(Dataset entries)
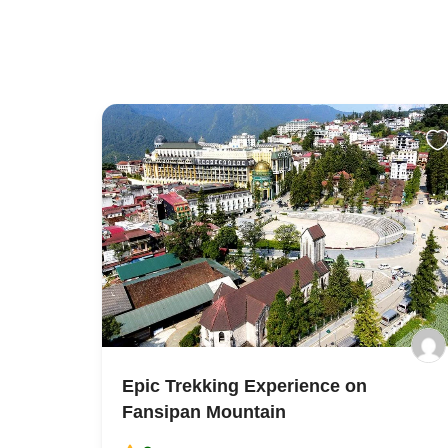
Epic Trekking Experience on
Fansipan Mountain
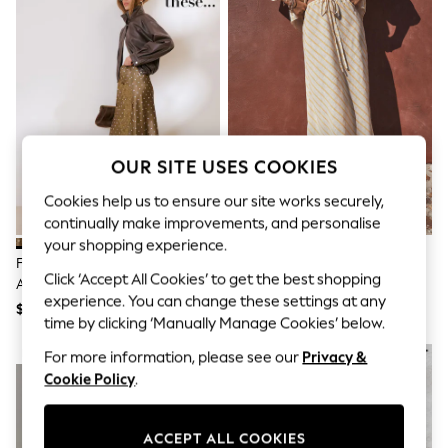
All Clothing
Coats & Jackets
Dresses
Jeans
Jumpsuits & Playsuits
Knitwear & Sweaters
Nightwear
Occasionwear
Pants & Leggings
OUR SITE USES COOKIES
Sets & Coords
Shorts & Skirts
Cookies help us to ensure our site works securely,
Sweatshirts & Hoodies
continually make improvements, and personalise
Swimwear
your shopping experience.
T-Shirts
Friends Like These Green/White
Ecru/Yellow Stripe Column Skirt
Tops
Click ‘Accept All Cookies’ to get the best shopping
Asymmetric Lace Hem Satin Midi
With Linen
Vests
experience. You can change these settings at any
Skirt
Trending: Top & Short Sets
$76
$57
time by clicking ‘Manually Manage Cookies’ below.
Toy Story
Summer Dresses
NEW IN
For more information, please see our
Privacy &
All Summer Shop
Cookie Policy
.
Tops
Dresses
Shorts
ACCEPT ALL COOKIES
Sandals & Sliders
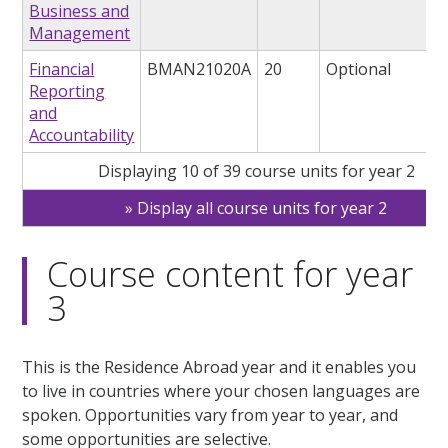
Business and
Management
Financial
BMAN21020A
20
Optional
Reporting
and
Accountability
Displaying 10 of 39 course units for year 2
Display all course units for year 2
Course content for year
3
This is the Residence Abroad year and it enables you
to live in countries where your chosen languages are
spoken. Opportunities vary from year to year, and
some opportunities are selective.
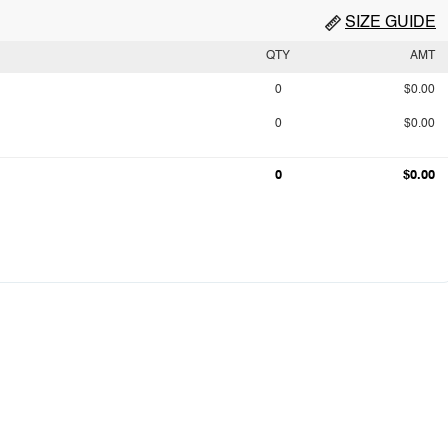
SIZE GUIDE
QTY
AMT
0
$0.00
0
$0.00
0
$0.00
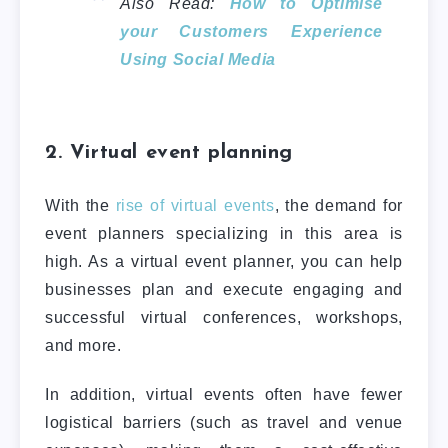
Also Read:
How to Optimise
your Customers Experience
Using Social Media
2. Virtual event planning
With the
rise of virtual events
, the demand for
event planners specializing in this area is
high. As a virtual event planner, you can help
businesses plan and execute engaging and
successful virtual conferences, workshops,
and more.
In addition, virtual events often have fewer
logistical barriers (such as travel and venue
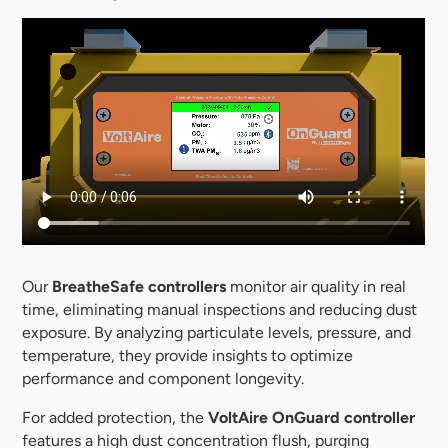
Our
BreatheSafe controllers
monitor air quality in real
time, eliminating manual inspections and reducing dust
exposure. By analyzing particulate levels, pressure, and
temperature, they provide insights to optimize
performance and component longevity.
For added protection, the
VoltAire OnGuard controller
features a high dust concentration flush, purging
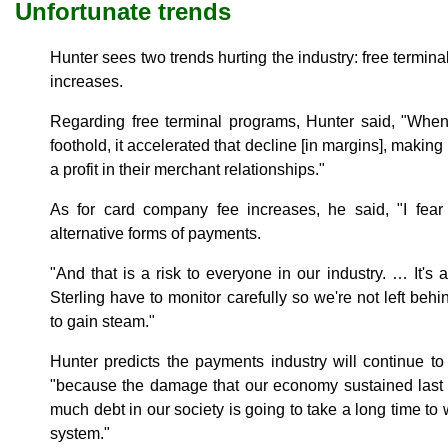
Unfortunate trends
Hunter sees two trends hurting the industry: free termi
increases.
Regarding free terminal programs, Hunter said, "When
foothold, it accelerated that decline [in margins], making 
a profit in their merchant relationships."
As for card company fee increases, he said, "I fear
alternative forms of payments.
"And that is a risk to everyone in our industry. … It's a
Sterling have to monitor carefully so we're not left behi
to gain steam."
Hunter predicts the payments industry will continue to
"because the damage that our economy sustained last fa
much debt in our society is going to take a long time to 
system."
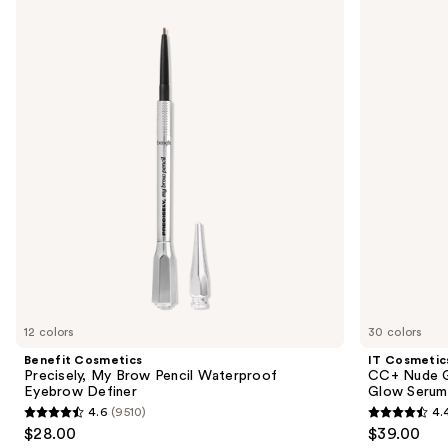
Cosmetics
Cosmetics
previous
Precisely,
CC+
and
My
Nude
Brow
Glow
next
Pencil
Lightweight
buttons
Waterproof
Foundation
Eyebrow
+
to
Definer
Glow
navigate
Serum
with
the
SPF
slides
40
of
the
We
think
you'll
like
12 colors
30 colors
Product
Benefit Cosmetics
IT Cosmetic
Carousel
Precisely, My Brow Pencil Waterproof
CC+ Nude G
Eyebrow Definer
Glow Serum
4.6
(9510)
4.
4.6
4.4
$28.00
$39.00
out
out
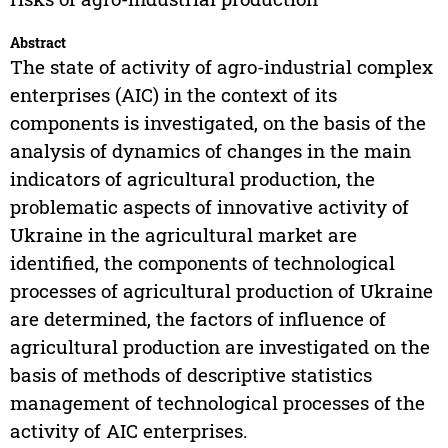
Abstract
The state of activity of agro-industrial complex
enterprises (AIC) in the context of its
components is investigated, on the basis of the
analysis of dynamics of changes in the main
indicators of agricultural production, the
problematic aspects of innovative activity of
Ukraine in the agricultural market are
identified, the components of technological
processes of agricultural production of Ukraine
are determined, the factors of influence of
agricultural production are investigated on the
basis of methods of descriptive statistics
management of technological processes of the
activity of AIC enterprises.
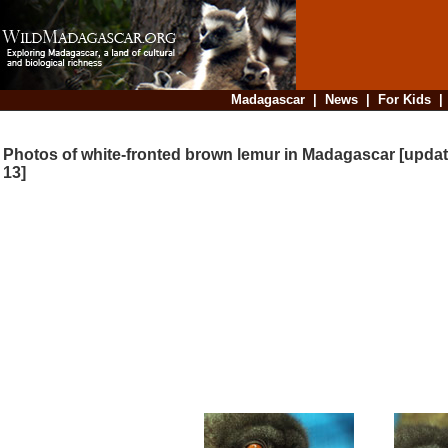
Madagascar
|
News
|
For Kids
Photos of white-fronted brown lemur in Madagascar [updat
13]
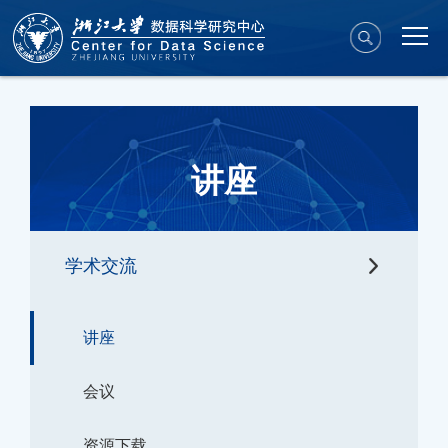
讲座
学术交流
讲座
会议
资源下载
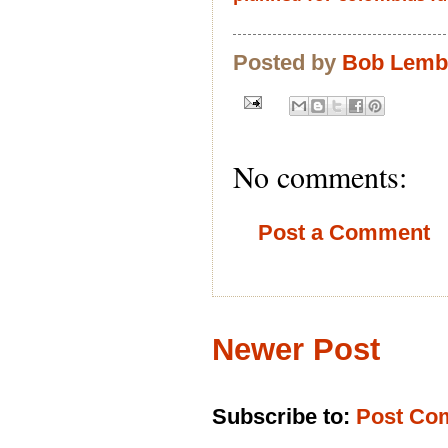
Posted by
Bob Lem
No comments:
Post a Comment
Newer Post
Subscribe to:
Post Co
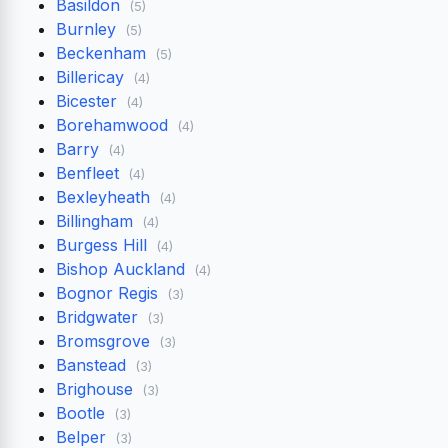
Basildon
(5)
Burnley
(5)
Beckenham
(5)
Billericay
(4)
Bicester
(4)
Borehamwood
(4)
Barry
(4)
Benfleet
(4)
Bexleyheath
(4)
Billingham
(4)
Burgess Hill
(4)
Bishop Auckland
(4)
Bognor Regis
(3)
Bridgwater
(3)
Bromsgrove
(3)
Banstead
(3)
Brighouse
(3)
Bootle
(3)
Belper
(3)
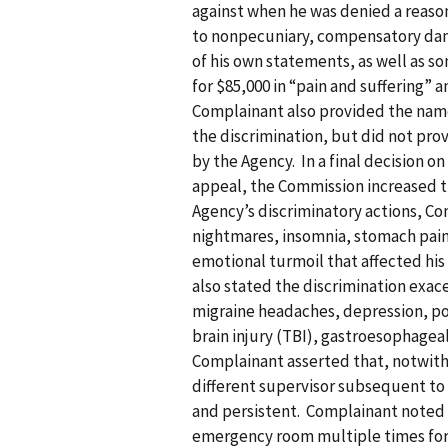
against when he was denied a reaso
to nonpecuniary, compensatory dam
of his own statements, as well as 
for $85,000 in “pain and suffering” 
Complainant also provided the nam
the discrimination, but did not pr
by the Agency. In a final decision 
appeal, the Commission increased th
Agency’s discriminatory actions, Co
nightmares, insomnia, stomach pain,
emotional turmoil that affected his
also stated the discrimination exac
migraine headaches, depression, po
brain injury (TBI), gastroesophagea
Complainant asserted that, notwiths
different supervisor subsequent to 
and persistent. Complainant noted t
emergency room multiple times for 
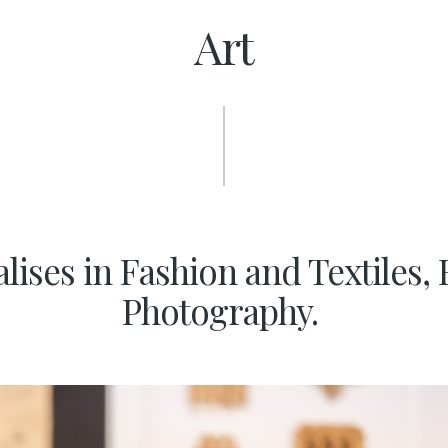
Art
ises in Fashion and Textiles, 
Photography.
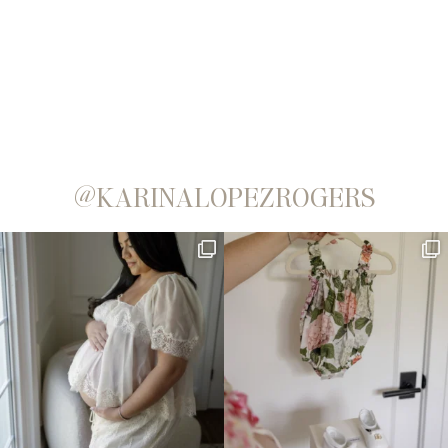
@KARINALOPEZROGERS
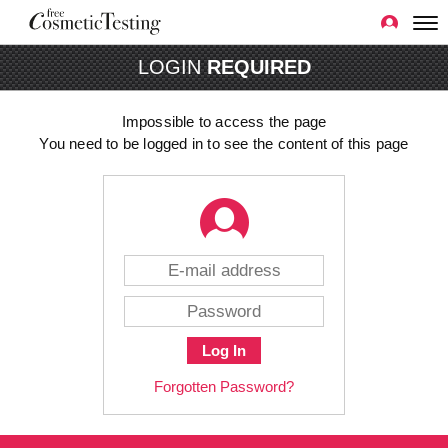
LOGIN
REQUIRED
Impossible to access the page
You need to be logged in to see the content of this page
Log In
Forgotten Password?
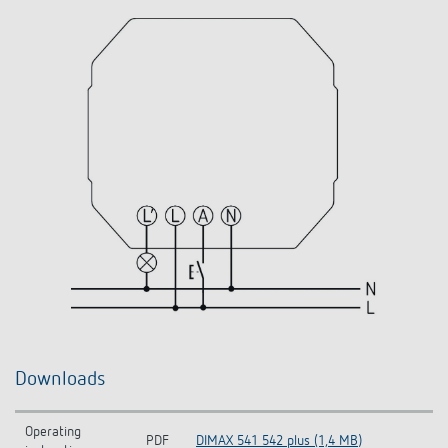
Downloads
Operating
PDF
DIMAX 541 542 plus (1,4 MB)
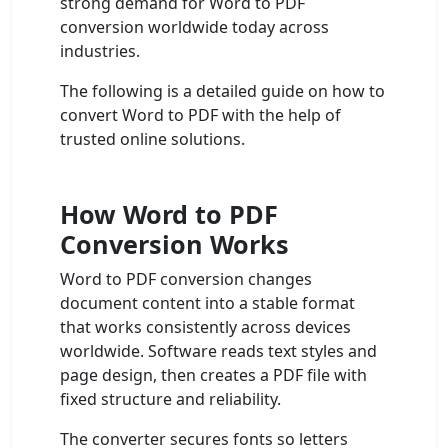
strong demand for Word to PDF
conversion worldwide today across
industries.
The following is a detailed guide on how to
convert Word to PDF with the help of
trusted online solutions.
How Word to PDF
Conversion Works
Word to PDF conversion changes
document content into a stable format
that works consistently across devices
worldwide. Software reads text styles and
page design, then creates a PDF file with
fixed structure and reliability.
The converter secures fonts so letters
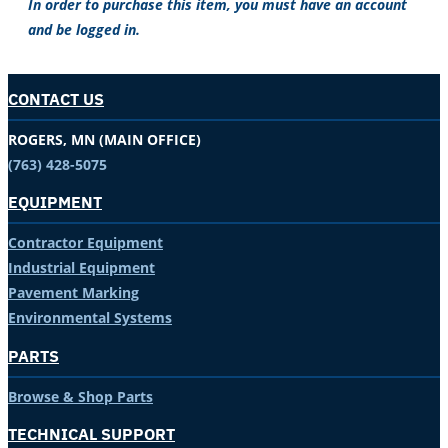
In order to purchase this item, you must have an account
and be logged in.
CONTACT US
ROGERS, MN (MAIN OFFICE)
(763) 428-5075
EQUIPMENT
Contractor Equipment
Industrial Equipment
Pavement Marking
Environmental Systems
PARTS
Browse & Shop Parts
TECHNICAL SUPPORT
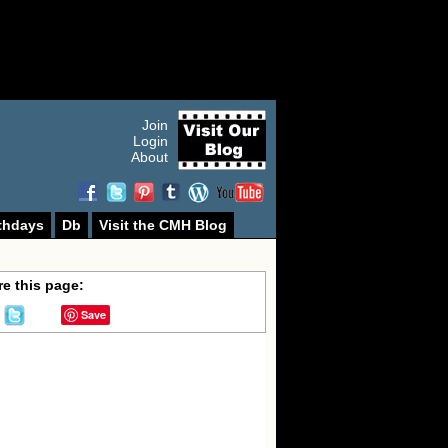
Join
Login
About
thdays
Db
Visit the CMH Blog
e this page:
Save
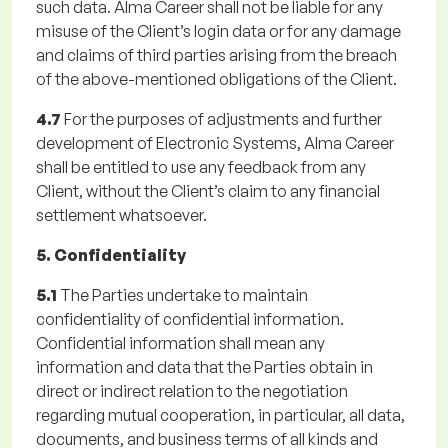
such data. Alma Career shall not be liable for any
misuse of the Client’s login data or for any damage
and claims of third parties arising from the breach
of the above-mentioned obligations of the Client.
4.7
For the purposes of adjustments and further
development of Electronic Systems, Alma Career
shall be entitled to use any feedback from any
Client, without the Client’s claim to any financial
settlement whatsoever.
5. Confidentiality
5.1
The Parties undertake to maintain
confidentiality of confidential information.
Confidential information shall mean any
information and data that the Parties obtain in
direct or indirect relation to the negotiation
regarding mutual cooperation, in particular, all data,
documents, and business terms of all kinds and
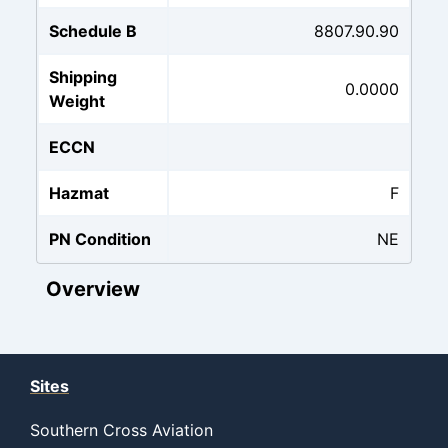
Schedule B
8807.90.90
Shipping
0.0000
Weight
ECCN
Hazmat
F
PN Condition
NE
Overview
Sites
Southern Cross Aviation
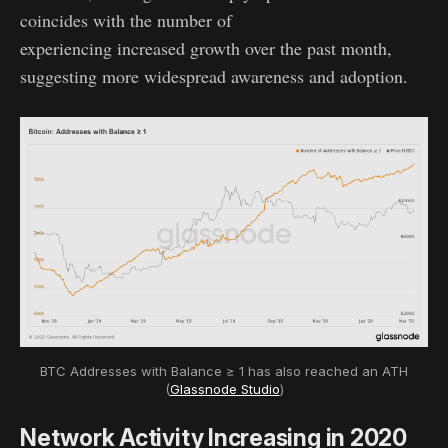
coincides with the number of
addresses with >1 BTC
experiencing increased growth over the past month,
suggesting more widespread awareness and adoption.
BTC Addresses with Balance ≥ 1 has also reached an ATH
(
Glassnode Studio
)
Network Activity Increasing in 2020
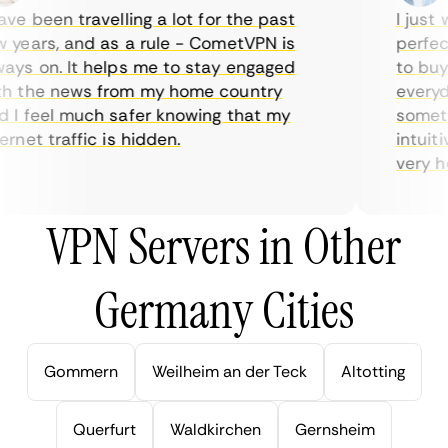
e been travelling a lot for the past
I just w
years, and as a rule - CometVPN is
perfect 
ys on. It helps me to stay engaged
to buy o
 the news from my home country
everyday
I feel much safer knowing that my
sometime
net traffic is hidden.
intuitiv
very help
VPN Servers in Other
Germany Cities
Gommern
Weilheim an der Teck
Altotting
Querfurt
Waldkirchen
Gernsheim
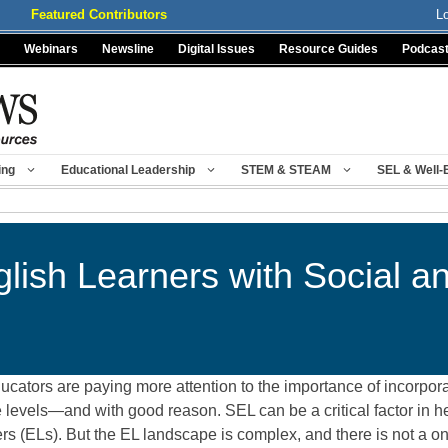
Featured Contributors
L
Webinars
Newsline
Digital Issues
Resource Guides
Podcas
ing
Educational Leadership
STEM & STEAM
SEL & Well-
lish Learners with Social a
ducators are paying more attention to the importance of incorpor
ade levels—and with good reason. SEL can be a critical factor in
 (ELs). But the EL landscape is complex, and there is not a one-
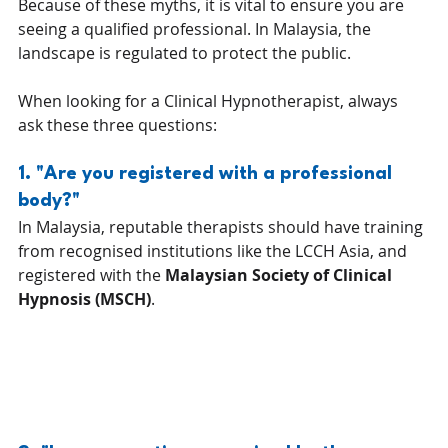
Because of these myths, it is vital to ensure you are 
seeing a qualified professional. In Malaysia, the 
landscape is regulated to protect the public.
When looking for a Clinical Hypnotherapist, always 
ask these three questions:
1. "Are you registered with a professional 
body?" 
In Malaysia, reputable therapists should have training 
from recognised institutions like the LCCH Asia, and 
registered with the 
Malaysian Society of Clinical 
Hypnosis (MSCH)
.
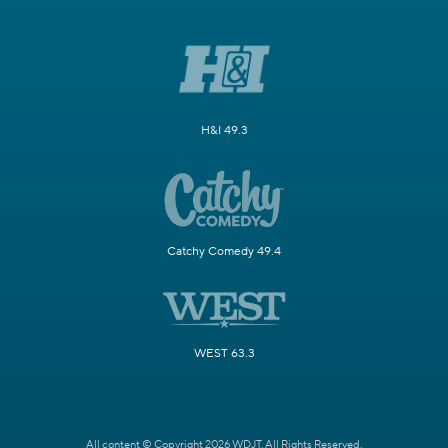
H&I 49.3
Catchy Comedy 49.4
WEST 63.3
All content © Copyright 2026 WDJT. All Rights Reserved.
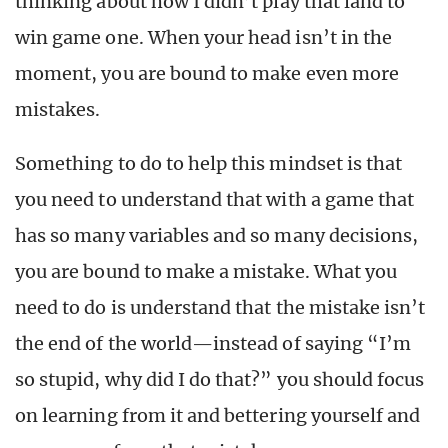
thinking about how I didn’t play that land to
win game one. When your head isn’t in the
moment, you are bound to make even more
mistakes.
Something to do to help this mindset is that
you need to understand that with a game that
has so many variables and so many decisions,
you are bound to make a mistake. What you
need to do is understand that the mistake isn’t
the end of the world—instead of saying “I’m
so stupid, why did I do that?” you should focus
on learning from it and bettering yourself and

Exercise requirements
Exactly the lines above from the one that contains "BTC Addresses with" down to the one that contains "(ELs). But the" are to be output, both ends kept and pictures omitted.

Answer section
BTC Addresses with Balance ≥ 1 has also reached an ATH
(
Glassnode Studio
)
Network Activity Increasing in 2020
e been travelling a lot for the past
I just w
years, and as a rule - CometVPN is
perfect 
ys on. It helps me to stay engaged
to buy o
 the news from my home country
everyday
I feel much safer knowing that my
sometime
net traffic is hidden.
intuitiv
very help
VPN Servers in Other
Germany Cities
Gommern
Weilheim an der Teck
Altotting
Querfurt
Waldkirchen
Gernsheim
Featured Contributors
L
Webinars
Newsline
Digital Issues
Resource Guides
Podcas
ing
Educational Leadership
STEM & STEAM
SEL & Well-
lish Learners with Social a
ducators are paying more attention to the importance of incorpor
ade levels—and with good reason. SEL can be a critical factor in
 (ELs). But the EL landscape is complex, and there is not a one-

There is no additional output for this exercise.